Last week, JA Solar, a major Chinese manufacturer of high-performance solar power products, revealed it had secured a US$89.84 million (RMB250 million) credit facility from state-owned lender Bank of Communications under a central government program to support solar enterprises.
Just a couple of years ago this type of financial support would have been rolled out across the sector. Other market players, regardless of their performance, would have expected similar treatment.
This time around, the industry as a whole won’t be so lucky.
Beijing’s plan specifically excludes low-end firms that piled into solar when the industry was booming and failed to invest in either a brand or technological expertise. These firms will now be left to die.
This approach marks a departure from previous industry bailouts in which credit, land and other favorable policies were directed at sustaining all players in order to inflate economic numbers and preserve jobs. As the new national leadership under President Xi Jinping continues to make noises about industrial rebalancing to secure long-term growth, a new dawn is approaching the domestic solar industry.
To be sure, broader measures are also being enacted and the restructuring won’t be instant. The decision to raise the installed solar power capacity target for the 2011-2015 period to 41 gigawatts (GW) from 35 GW as set in July 2012 will benefit most solar panel makers by running down their existing stock.
Nevertheless Beijing appears serious about weeding out lagging companies with no viable future. A new testing and certification regime is being created to identify solar manufacturers that do not deserve state support, Edwin Lee, a Beijing-based lawyer with Chadbourne & Park, said in a July report.
Introducing consolidation and a dose of market reality to an industry the government hopes China will become a world leader in has been discussed by policymakers for some time. Late last year Li Junfeng, a director general for energy and climate policy at the National Development and Reform Commission, came out publicly to say that the majority of solar companies must die to let a minority survive.
Another new reality facing makers of panels and other components in the solar supply chain is the changing relationship with their largest international markets.
In late July the European Union, in an embarrassing climbdown, decided to hold back from slapping dumping duties on Chinese solar product exports to the 27 member-nation bloc.
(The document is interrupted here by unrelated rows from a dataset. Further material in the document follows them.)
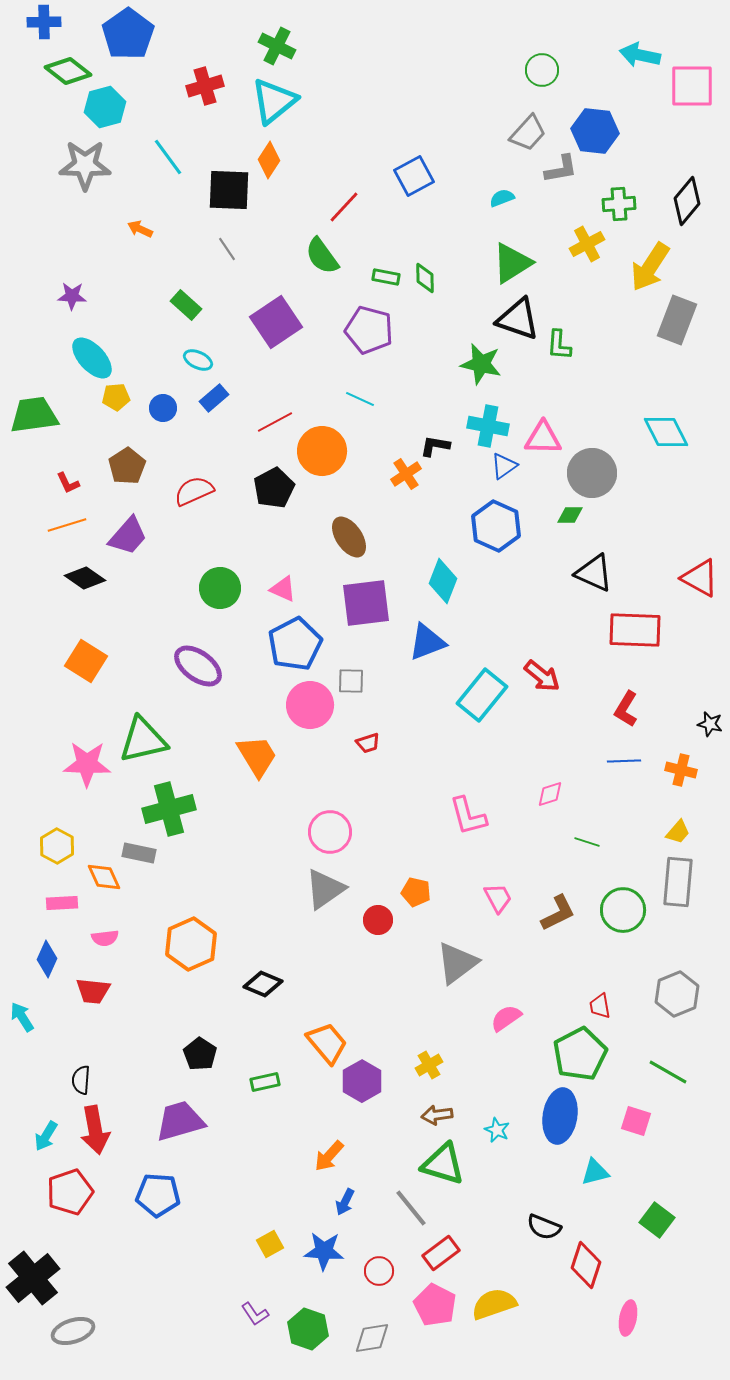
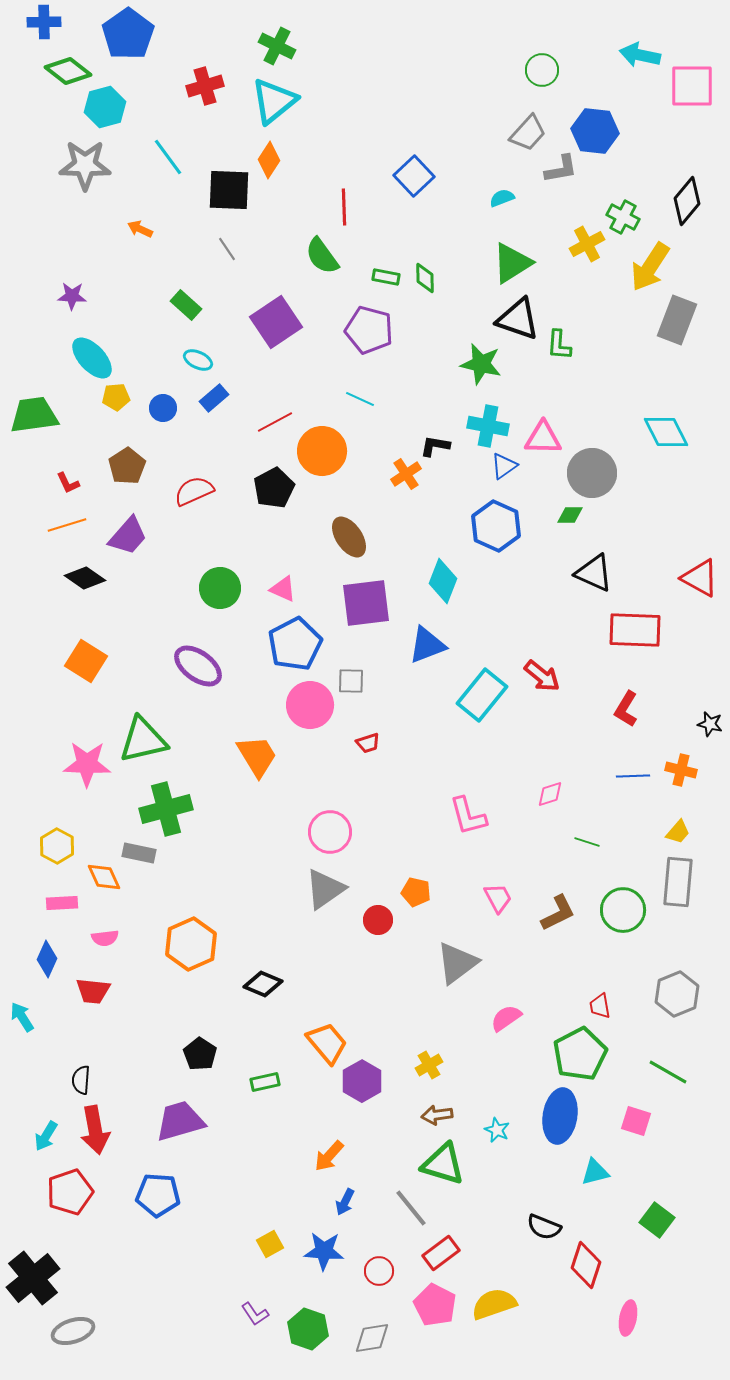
blue square at (414, 176): rotated 15 degrees counterclockwise
green cross at (619, 204): moved 4 px right, 13 px down; rotated 32 degrees clockwise
red line at (344, 207): rotated 45 degrees counterclockwise
blue triangle at (427, 642): moved 3 px down
blue line at (624, 761): moved 9 px right, 15 px down
green cross at (169, 809): moved 3 px left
This was hailed as a major victory for China as Europe is the largest market for its solar products.
Manufacturers were already suffering after the United States imposed tariffs of up to 15.97% on Chinese solar cell exports last October.
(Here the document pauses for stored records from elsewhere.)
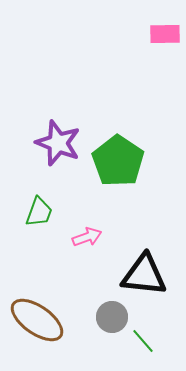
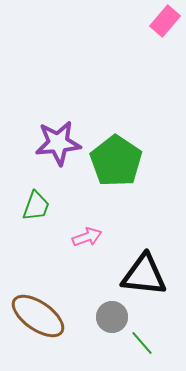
pink rectangle: moved 13 px up; rotated 48 degrees counterclockwise
purple star: rotated 27 degrees counterclockwise
green pentagon: moved 2 px left
green trapezoid: moved 3 px left, 6 px up
brown ellipse: moved 1 px right, 4 px up
green line: moved 1 px left, 2 px down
Still, the EU decision has limited positive upside. Brussels and Beijing agreed on a minimum price of US$0.74 for China-made solar panels, meaning that the price advantage between Chinese and European manufacturers’ selling prices will narrow substantially, Olivia Boyd, a Beijing-based energy analyst with IHS Global Insights, said in a July 29 note.
Tougher trade with customers who once placed huge orders for their wares will force Chinese companies to focus more on emerging growth markets in South America, Africa and Asia. According to IHS Energy, Japan last year surpassed Germany to become the world’s biggest solar market by value at around US$20 billion as it looks to diversify away from nuclear power.
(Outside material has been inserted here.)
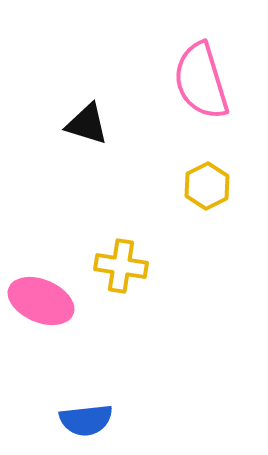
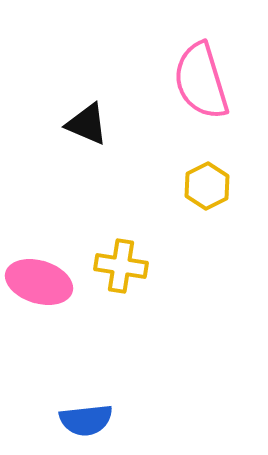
black triangle: rotated 6 degrees clockwise
pink ellipse: moved 2 px left, 19 px up; rotated 6 degrees counterclockwise
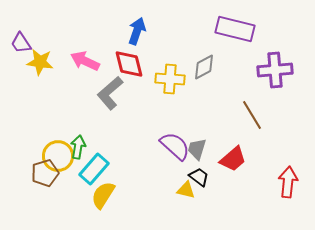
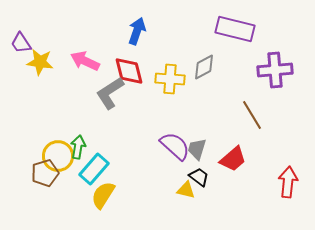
red diamond: moved 7 px down
gray L-shape: rotated 8 degrees clockwise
Nevertheless growth in emerging solar markets remains too small to offset the decline in the US and Europe – a trend that pushed Chinese producers into this problem in the first place. At home, reluctance from power producers to touch solar because of still high production costs will slow the pace of new domestic solar installations.
Capping this all off is the fact that China produces more solar panels than the world can consume. No amount of government spending or diplomatic jousting can gloss over this.
As a new dawn breaks over the Chinese solar industry, many companies will find themselves out of the game, while the fortunate few get shunted onto the track for a healthy recovery.